28 March – Specialist bee signup and bowl trap updates

Last week we finished sorting 2 kits: second kit by K. Capuzzi (Hocking Co), and C. Gleditsch (Madison Co). We also started sorting the kit by S. Lewis (Scioto County). We are over 17,815 bees pinned and databased. We have sorted at least 39 of the kits, but still plenty of kits left to sort. I was working on project logistics last week, so no new progress on identification.

 

At this point, I am kind of impressed at how consistent we are with newly pinned specimens each week.


Helping in the lab in the age of Covid:

Wondering how you can help speed up our process? If you would like to come to the lab in Newark, there are several tasks that people can participate in. We will mostly have people start with pinning bees, but people can also be trained to sort bees from bycatch in samples, label specimens, or other lab tasks.

You do not have to be a collector to help out in the lab. You also do not have to help for the entire timeslot for a particular day, so if you are only interested in helping out for an hour or three, that still works. No one is obligated to spend the whole day pinning bees.

The lab is open to people interested in helping pin or sort specimens on a limited basis. The following caveats must be reached: 1)  you have managed to get a covid vaccine, or 2) you have already gotten covid and recovered. If you fit one of these exceptions and want to come to the lab to help out, please sign up here: https://www.signupgenius.com/go/4090F4BAEAC2EA6F58-beepinning

Note we are still required to have masks on while on OSU property.

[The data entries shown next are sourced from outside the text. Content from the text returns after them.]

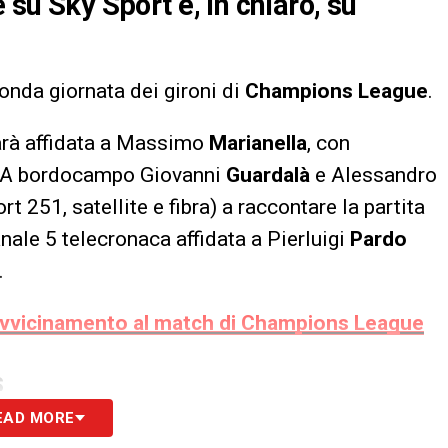
 su Sky Sport e, in chiaro, su
onda giornata dei gironi di
Champions League
.
arà affidata a Massimo
Marianella
, con
 A bordocampo Giovanni
Guardalà
e Alessandro
rt 251, satellite e fibra) a raccontare la partita
anale 5 telecronaca affidata a Pierluigi
Pardo
.
avvicinamento al match di Champions League
S
EAD MORE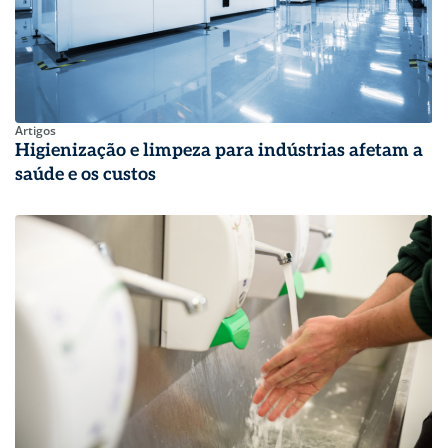
Artigos
Higienização e limpeza para indústrias afetam a
saúde e os custos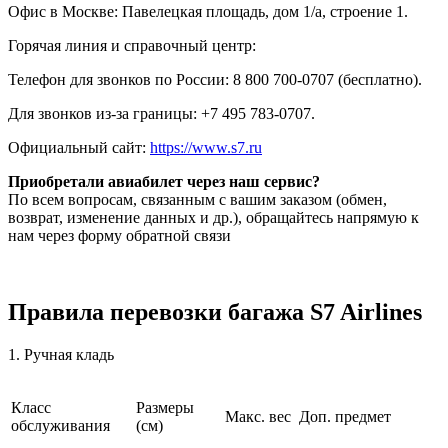
Офис в Москве: Павелецкая площадь, дом 1/а, строение 1.
Горячая линия и справочный центр:
Телефон для звонков по России: 8 800 700-0707 (бесплатно).
Для звонков из-за границы: +7 495 783-0707.
Официальный сайт:
https://www.s7.ru
Приобретали авиабилет через наш сервис?
По всем вопросам, связанным с вашим заказом (обмен,
возврат, изменение данных и др.), обращайтесь напрямую к
нам через форму обратной связи
Правила перевозки багажа S7 Airlines
1. Ручная кладь
Класс
Размеры
Макс. вес
Доп. предмет
обслуживания
(см)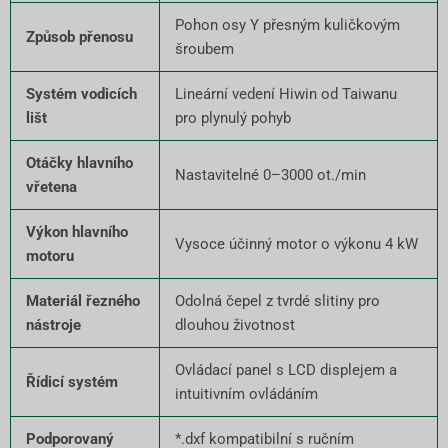
Pohon osy Y přesným kuličkovým
Způsob přenosu
šroubem
Systém vodicích
Lineární vedení Hiwin od Taiwanu
lišt
pro plynulý pohyb
Otáčky hlavního
Nastavitelné 0–3000 ot./min
vřetena
Výkon hlavního
Vysoce účinný motor o výkonu 4 kW
motoru
Materiál řezného
Odolná čepel z tvrdé slitiny pro
nástroje
dlouhou životnost
Ovládací panel s LCD displejem a
Řídicí systém
intuitivním ovládáním
Podporovaný
*.dxf kompatibilní s ručním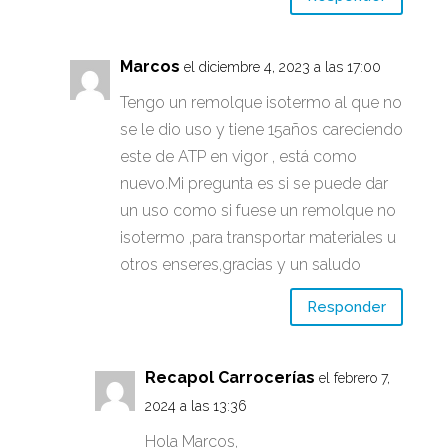
Marcos
el diciembre 4, 2023 a las 17:00
Tengo un remolque isotermo al que no
se le dio uso y tiene 15años careciendo
este de ATP en vigor , está como
nuevo.Mi pregunta es si se puede dar
un uso como si fuese un remolque no
isotermo ,para transportar materiales u
otros enseres,gracias y un saludo
Responder
Recapol Carrocerías
el febrero 7,
2024 a las 13:36
Hola Marcos,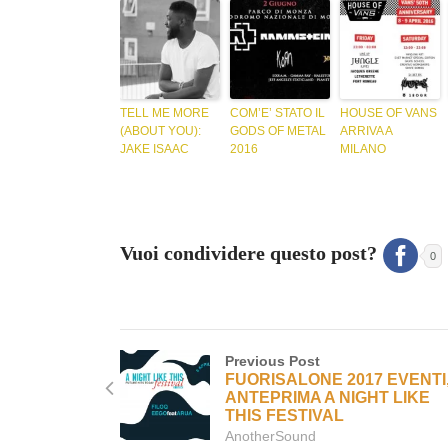
TELL ME MORE
COM’E’ STATO IL
HOUSE OF VANS
(ABOUT YOU):
GODS OF METAL
ARRIVA A
JAKE ISAAC
2016
MILANO
Vuoi condividere questo post?
0
Previous Post
FUORISALONE 2017 EVENTI
ANTEPRIMA A NIGHT LIKE
THIS FESTIVAL
AnotherSound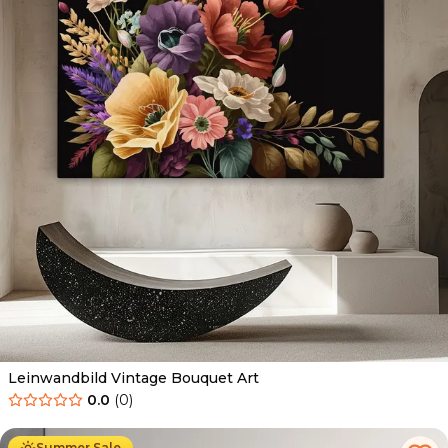
Leinwandbild Vintage Bouquet Art
0.0
(
0
)
Ab
39.90
€
34.90
€
Summer Sale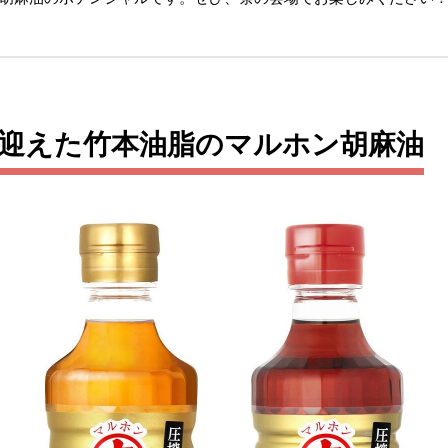
を迎えた竹本油脂のマルホン胡麻油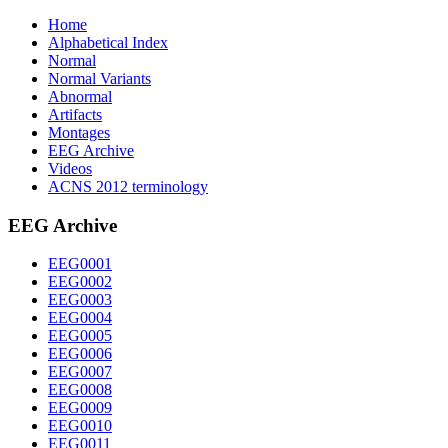
Home
Alphabetical Index
Normal
Normal Variants
Abnormal
Artifacts
Montages
EEG Archive
Videos
ACNS 2012 terminology
EEG Archive
EEG0001
EEG0002
EEG0003
EEG0004
EEG0005
EEG0006
EEG0007
EEG0008
EEG0009
EEG0010
EEG0011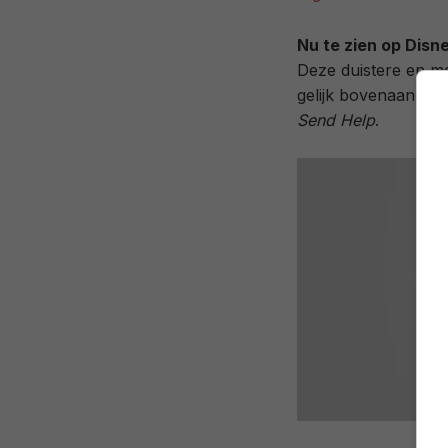
Nu te zien op Disn
Deze duistere en me
gelijk bovenaan de 
Send Help
.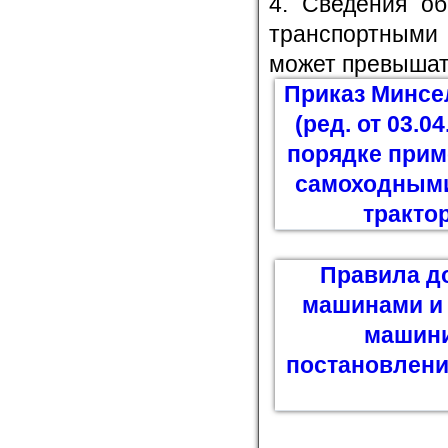
4. Сведения об
транспортными 
может превышать
Приказ Минсе
(ред. от 03.
порядке прим
самоходными
тракто
Правила д
машинами и 
машини
постановлени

We are still limiting our rooms to a maximum of 3 people, but we have additional classrooms down the hall to expand our capacity if more people want to volunteer at once.

Want to see how to get vaccinated against Covid-19 in Ohio? See the vaccine distribution website here: https://vaccine.coronavirus.ohio.gov/

Note that all adults now eligible for the covid vaccine in Ohio! I get my first shot this week, as do most of our regular lab workers. OSU Newark is also a vaccination site, though the vaccines are being given on a different building on campus.


Specialist bee project:

You can still sign up to help with the smaller specialist bee project for this summer! Instead of setting even more bowl traps, our goal for this summer is to target plants known to host specialists bees. So if you would like to participate in a more hands on project of hand collecting bees, see our project here: https://u.osu.edu/beesurvey/native-bee-survey-via-specimen-collections/120-2/

This also will coincide with our specialist bee guide that we are hard at work on finalizing. The guide will be organized by plant host so that you can hopefully learn to recognize the plant to then be able to monitor for potential specialist bees.


Bycatch of the Week:

Dun dun DUNNN! If this image immediately elicited fear, then you probably thought this was an Emerald Ash Borer (the culprit of the destruction of most ash trees across Ohio). However, this is a closely related species that is not nearly as destructive. It was found in the Hocking County site by Capuzzi.  See more information about this species here: https://bugguide.net/node/view/25117

Capuzzi also had several of the tiny snails that bring me joy. Grain of rice for scale. Imagine trying to find this snail on purpose. It would be very easy to overlook these snails as just grains of sand.

Gleditsch had two weird Ant-like Flower beetles. They supposedly feed on decaying vegetation.

And surprise, another ant! This is one of the Big-headed ants that I was told to watch out for. The head (right) is bigger than the butt (left). This was from the kit by S. Lewis, so it will be interesting to see if we find more of these ants as we sort through the rest of the kit.

Capuzzi’s kit had quite the surprise as well. Does anyone see what is amiss here? Aside from the abundance of flies and sawflies.

There is a cicada nymph! And it is one of the 17 year cicadas, which were not supposed to emerge last year, but instead were supposed to emerge this year.  The bright red eyes separate it from the annual cicadas.

For those who are not ready, the periodical cicadas are supposed to emerge across most of Ohio this year (2021). Be on the look out for these red eyed beasts with orange wings starting in May.

And I do not think I have said this enough, but thank you to everyone who has participated and followed along. This is an enormous project that we would not have been able to do without each of you. This is an unprecedented scale for Ohio, so I am excited to see how all these bees turn out (and the bycatch, which I am trying to get into the right hands). Since we got such good coverage across the state (over 80% of counties surveyed and kits returned), we should be able to try to answer some interesting questions.